**ACTION ITEM**
Could you retype, exactly as written, every line from the top of the records through the line that contains "Lägg i varukorg"?

**EXERCISE DATA**
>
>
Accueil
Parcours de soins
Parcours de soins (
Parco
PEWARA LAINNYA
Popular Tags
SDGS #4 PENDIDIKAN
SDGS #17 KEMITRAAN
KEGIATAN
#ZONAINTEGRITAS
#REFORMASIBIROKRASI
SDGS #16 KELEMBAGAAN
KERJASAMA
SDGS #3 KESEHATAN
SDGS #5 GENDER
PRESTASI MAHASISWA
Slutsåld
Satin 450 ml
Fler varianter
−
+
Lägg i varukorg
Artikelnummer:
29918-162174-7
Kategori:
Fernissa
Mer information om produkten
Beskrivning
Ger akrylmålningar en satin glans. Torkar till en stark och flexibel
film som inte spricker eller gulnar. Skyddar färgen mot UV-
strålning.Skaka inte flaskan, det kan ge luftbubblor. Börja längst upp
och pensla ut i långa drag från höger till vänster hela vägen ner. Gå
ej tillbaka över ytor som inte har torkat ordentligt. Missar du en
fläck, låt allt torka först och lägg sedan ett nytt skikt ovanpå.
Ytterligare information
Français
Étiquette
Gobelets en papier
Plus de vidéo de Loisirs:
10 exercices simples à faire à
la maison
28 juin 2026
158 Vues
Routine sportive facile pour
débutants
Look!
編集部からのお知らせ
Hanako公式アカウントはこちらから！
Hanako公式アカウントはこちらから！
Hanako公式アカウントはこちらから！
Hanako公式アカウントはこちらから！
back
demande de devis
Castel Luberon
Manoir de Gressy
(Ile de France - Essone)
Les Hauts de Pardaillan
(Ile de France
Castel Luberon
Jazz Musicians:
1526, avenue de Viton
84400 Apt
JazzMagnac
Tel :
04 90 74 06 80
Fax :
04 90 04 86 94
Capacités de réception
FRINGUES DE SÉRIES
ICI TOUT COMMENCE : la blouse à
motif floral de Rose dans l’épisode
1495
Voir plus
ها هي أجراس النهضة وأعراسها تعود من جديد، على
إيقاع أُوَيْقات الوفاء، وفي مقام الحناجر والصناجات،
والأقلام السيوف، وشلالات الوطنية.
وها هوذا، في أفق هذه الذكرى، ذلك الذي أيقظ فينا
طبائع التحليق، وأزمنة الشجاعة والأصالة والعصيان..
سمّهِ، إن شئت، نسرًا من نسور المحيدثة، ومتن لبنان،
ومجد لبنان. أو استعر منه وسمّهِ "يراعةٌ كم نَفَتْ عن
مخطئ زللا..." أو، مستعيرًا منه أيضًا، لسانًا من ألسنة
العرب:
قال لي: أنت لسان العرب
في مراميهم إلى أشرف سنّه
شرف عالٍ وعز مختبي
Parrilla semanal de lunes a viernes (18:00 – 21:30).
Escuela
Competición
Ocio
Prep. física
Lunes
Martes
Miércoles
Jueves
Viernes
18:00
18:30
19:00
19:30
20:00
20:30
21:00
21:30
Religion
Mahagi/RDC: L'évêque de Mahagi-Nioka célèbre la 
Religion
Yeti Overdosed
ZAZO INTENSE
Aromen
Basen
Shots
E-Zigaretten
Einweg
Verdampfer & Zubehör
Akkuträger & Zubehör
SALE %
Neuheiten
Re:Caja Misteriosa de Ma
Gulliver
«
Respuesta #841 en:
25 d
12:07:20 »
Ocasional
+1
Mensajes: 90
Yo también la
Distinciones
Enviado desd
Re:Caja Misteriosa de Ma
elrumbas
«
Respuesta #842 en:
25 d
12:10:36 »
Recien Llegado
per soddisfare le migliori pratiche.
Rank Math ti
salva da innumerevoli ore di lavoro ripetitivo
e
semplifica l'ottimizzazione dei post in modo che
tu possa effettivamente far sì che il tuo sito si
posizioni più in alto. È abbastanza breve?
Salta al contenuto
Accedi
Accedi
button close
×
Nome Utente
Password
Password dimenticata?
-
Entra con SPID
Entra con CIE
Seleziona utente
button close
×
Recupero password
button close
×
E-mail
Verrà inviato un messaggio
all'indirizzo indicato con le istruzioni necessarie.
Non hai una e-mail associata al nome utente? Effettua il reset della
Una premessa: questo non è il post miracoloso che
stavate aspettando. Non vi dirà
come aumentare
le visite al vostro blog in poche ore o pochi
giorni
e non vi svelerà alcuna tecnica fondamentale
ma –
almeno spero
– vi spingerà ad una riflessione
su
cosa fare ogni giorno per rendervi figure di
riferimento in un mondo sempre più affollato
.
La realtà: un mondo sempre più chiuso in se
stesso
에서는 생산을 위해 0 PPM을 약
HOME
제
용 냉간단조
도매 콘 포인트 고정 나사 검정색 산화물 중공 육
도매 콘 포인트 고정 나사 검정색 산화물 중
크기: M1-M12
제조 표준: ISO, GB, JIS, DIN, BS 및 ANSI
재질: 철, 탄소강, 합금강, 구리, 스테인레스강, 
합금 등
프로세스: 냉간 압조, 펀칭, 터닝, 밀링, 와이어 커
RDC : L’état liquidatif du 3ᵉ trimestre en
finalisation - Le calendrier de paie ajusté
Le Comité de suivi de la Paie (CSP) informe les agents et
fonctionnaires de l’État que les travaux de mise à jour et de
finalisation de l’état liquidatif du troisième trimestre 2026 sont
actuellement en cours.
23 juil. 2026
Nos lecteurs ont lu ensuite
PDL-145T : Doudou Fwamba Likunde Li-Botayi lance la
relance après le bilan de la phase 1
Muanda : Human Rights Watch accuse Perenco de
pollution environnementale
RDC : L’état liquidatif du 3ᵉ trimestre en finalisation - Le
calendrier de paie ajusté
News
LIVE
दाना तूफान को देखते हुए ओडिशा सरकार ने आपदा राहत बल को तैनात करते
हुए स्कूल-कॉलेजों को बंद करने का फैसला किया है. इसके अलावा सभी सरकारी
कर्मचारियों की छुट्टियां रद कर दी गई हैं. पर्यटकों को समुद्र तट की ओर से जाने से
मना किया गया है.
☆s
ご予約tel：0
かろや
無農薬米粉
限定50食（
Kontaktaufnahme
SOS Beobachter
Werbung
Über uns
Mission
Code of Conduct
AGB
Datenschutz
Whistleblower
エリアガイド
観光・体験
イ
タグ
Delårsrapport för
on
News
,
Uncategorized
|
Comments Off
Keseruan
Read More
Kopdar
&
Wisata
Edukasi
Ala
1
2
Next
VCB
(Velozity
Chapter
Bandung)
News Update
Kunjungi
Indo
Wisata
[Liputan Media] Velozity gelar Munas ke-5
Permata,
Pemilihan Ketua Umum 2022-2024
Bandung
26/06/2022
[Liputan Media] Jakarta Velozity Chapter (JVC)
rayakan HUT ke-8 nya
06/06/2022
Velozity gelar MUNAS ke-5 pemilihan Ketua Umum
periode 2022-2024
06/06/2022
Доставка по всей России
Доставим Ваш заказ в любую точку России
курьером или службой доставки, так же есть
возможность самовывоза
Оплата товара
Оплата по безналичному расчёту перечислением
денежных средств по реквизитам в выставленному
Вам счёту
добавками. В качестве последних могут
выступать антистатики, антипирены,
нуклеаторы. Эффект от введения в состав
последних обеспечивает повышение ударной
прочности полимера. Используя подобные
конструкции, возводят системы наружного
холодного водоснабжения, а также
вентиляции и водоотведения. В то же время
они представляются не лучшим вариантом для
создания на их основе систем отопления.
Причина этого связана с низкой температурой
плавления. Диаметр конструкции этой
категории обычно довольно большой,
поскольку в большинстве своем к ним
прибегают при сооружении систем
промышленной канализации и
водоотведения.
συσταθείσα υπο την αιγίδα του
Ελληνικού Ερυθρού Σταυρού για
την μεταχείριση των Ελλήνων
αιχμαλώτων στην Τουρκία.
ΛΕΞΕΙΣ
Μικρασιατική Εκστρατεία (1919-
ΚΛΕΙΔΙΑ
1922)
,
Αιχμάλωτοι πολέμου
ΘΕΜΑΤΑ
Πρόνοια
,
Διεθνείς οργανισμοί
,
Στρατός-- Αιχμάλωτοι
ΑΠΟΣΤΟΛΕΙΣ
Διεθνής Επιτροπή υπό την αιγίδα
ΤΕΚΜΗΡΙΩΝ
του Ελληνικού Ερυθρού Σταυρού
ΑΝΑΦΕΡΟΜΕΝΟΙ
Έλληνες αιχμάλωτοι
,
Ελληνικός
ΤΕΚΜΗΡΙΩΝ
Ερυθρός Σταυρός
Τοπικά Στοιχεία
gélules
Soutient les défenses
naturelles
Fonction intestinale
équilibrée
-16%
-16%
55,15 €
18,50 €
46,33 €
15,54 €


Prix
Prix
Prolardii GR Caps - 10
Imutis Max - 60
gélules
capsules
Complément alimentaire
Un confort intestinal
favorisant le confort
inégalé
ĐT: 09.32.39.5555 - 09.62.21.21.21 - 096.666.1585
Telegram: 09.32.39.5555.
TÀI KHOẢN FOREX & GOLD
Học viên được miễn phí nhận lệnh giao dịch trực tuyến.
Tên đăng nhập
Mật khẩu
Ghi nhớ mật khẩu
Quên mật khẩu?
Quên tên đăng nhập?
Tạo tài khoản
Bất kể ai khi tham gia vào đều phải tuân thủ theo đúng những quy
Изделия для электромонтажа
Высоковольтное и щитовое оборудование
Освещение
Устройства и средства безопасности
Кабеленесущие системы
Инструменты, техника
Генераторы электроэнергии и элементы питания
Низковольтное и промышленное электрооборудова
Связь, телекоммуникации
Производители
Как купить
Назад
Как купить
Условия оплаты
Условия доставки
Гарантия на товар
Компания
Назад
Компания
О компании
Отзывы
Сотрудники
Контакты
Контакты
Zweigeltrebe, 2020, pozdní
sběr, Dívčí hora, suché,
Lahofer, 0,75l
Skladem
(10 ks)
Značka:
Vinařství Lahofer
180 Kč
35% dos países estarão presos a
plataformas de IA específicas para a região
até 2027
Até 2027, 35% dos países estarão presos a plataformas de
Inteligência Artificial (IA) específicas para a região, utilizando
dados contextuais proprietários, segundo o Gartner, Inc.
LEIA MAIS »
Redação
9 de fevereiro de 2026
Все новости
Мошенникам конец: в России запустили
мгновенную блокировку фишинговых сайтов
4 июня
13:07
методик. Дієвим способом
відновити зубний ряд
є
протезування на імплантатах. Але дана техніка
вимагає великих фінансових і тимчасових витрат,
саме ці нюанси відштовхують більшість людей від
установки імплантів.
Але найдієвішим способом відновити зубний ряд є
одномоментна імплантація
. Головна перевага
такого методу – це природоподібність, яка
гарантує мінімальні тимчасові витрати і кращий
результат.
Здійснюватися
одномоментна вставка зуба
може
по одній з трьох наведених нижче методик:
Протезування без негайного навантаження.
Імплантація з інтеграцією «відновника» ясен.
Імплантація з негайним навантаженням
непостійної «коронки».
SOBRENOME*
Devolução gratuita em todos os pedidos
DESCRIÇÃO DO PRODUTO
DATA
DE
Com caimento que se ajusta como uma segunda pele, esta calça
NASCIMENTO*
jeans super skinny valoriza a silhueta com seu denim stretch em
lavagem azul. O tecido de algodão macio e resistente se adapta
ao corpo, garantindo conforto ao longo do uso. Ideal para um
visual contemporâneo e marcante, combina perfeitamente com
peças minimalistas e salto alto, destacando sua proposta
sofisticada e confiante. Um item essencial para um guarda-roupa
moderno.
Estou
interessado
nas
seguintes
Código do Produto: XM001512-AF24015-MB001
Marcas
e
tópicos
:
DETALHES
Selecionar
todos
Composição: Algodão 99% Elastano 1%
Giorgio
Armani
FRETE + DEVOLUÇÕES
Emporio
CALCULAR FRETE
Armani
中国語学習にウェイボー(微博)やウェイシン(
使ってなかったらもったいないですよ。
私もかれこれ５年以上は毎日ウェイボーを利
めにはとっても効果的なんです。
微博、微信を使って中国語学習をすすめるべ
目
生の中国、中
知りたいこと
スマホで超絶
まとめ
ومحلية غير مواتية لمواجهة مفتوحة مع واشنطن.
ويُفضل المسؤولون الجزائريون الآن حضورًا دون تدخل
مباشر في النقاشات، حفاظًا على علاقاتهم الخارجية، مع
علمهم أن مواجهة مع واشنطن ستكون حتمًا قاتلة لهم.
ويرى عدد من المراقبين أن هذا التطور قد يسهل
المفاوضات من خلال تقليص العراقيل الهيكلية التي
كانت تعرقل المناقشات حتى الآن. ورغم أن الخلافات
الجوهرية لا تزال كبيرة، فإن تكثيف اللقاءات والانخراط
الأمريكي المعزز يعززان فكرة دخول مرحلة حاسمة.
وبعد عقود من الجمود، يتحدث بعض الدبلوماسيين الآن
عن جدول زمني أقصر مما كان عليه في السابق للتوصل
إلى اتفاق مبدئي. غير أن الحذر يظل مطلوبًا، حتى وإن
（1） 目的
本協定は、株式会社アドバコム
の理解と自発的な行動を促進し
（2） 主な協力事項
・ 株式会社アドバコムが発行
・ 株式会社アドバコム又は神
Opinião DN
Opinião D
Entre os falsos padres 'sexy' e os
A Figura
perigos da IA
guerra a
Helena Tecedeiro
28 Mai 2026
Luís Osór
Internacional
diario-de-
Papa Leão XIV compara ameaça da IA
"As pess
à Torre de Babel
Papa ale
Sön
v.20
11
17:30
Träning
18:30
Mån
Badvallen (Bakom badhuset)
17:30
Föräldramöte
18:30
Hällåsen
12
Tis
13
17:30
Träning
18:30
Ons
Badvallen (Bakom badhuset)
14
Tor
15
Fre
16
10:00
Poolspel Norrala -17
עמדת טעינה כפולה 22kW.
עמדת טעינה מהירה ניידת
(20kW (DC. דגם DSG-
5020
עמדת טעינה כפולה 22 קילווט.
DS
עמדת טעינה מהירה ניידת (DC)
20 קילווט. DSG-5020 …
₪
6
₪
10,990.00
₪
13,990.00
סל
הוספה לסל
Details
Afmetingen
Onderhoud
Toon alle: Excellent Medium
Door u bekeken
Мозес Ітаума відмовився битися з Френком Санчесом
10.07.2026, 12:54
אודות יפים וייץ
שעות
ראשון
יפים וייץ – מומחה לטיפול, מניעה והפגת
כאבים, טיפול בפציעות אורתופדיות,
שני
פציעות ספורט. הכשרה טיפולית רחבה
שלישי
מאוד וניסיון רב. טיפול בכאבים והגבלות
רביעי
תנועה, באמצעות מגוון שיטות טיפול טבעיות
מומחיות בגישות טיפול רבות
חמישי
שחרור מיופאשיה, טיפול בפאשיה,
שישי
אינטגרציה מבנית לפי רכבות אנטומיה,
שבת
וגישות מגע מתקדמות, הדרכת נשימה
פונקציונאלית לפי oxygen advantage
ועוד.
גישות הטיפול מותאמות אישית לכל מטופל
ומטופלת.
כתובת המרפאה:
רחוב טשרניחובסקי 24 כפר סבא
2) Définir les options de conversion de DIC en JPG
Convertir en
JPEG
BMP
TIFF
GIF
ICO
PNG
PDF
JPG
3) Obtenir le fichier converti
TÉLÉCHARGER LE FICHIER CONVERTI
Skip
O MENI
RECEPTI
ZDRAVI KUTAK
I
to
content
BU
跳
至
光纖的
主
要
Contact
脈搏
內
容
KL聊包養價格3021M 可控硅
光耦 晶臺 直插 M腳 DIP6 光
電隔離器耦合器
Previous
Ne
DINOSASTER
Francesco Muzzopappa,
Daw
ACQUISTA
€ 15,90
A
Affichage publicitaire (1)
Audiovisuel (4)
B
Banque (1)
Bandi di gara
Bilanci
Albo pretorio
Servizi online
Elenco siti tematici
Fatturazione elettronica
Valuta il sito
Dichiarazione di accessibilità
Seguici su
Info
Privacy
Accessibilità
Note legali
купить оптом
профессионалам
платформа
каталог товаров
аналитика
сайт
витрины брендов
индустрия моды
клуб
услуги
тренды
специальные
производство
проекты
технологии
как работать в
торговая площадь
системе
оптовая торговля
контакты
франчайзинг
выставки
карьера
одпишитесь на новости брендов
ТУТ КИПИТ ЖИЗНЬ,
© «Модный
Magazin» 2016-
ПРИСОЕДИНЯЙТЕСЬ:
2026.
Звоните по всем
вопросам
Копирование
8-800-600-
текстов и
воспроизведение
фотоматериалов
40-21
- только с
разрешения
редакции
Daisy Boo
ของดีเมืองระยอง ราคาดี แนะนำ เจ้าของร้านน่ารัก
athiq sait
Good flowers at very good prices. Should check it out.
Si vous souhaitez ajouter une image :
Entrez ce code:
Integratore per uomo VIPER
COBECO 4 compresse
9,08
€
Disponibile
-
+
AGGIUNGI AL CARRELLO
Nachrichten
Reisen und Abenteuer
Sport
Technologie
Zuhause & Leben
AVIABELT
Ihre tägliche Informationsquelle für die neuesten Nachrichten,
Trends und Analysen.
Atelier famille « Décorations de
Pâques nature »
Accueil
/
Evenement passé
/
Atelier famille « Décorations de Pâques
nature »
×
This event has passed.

**EXERCISE ANSWER**
>
>
Accueil
Parcours de soins
Parcours de soins (
Parco
PEWARA LAINNYA
Popular Tags
SDGS #4 PENDIDIKAN
SDGS #17 KEMITRAAN
KEGIATAN
#ZONAINTEGRITAS
#REFORMASIBIROKRASI
SDGS #16 KELEMBAGAAN
KERJASAMA
SDGS #3 KESEHATAN
SDGS #5 GENDER
PRESTASI MAHASISWA
Slutsåld
Satin 450 ml
Fler varianter
−
+
Lägg i varukorg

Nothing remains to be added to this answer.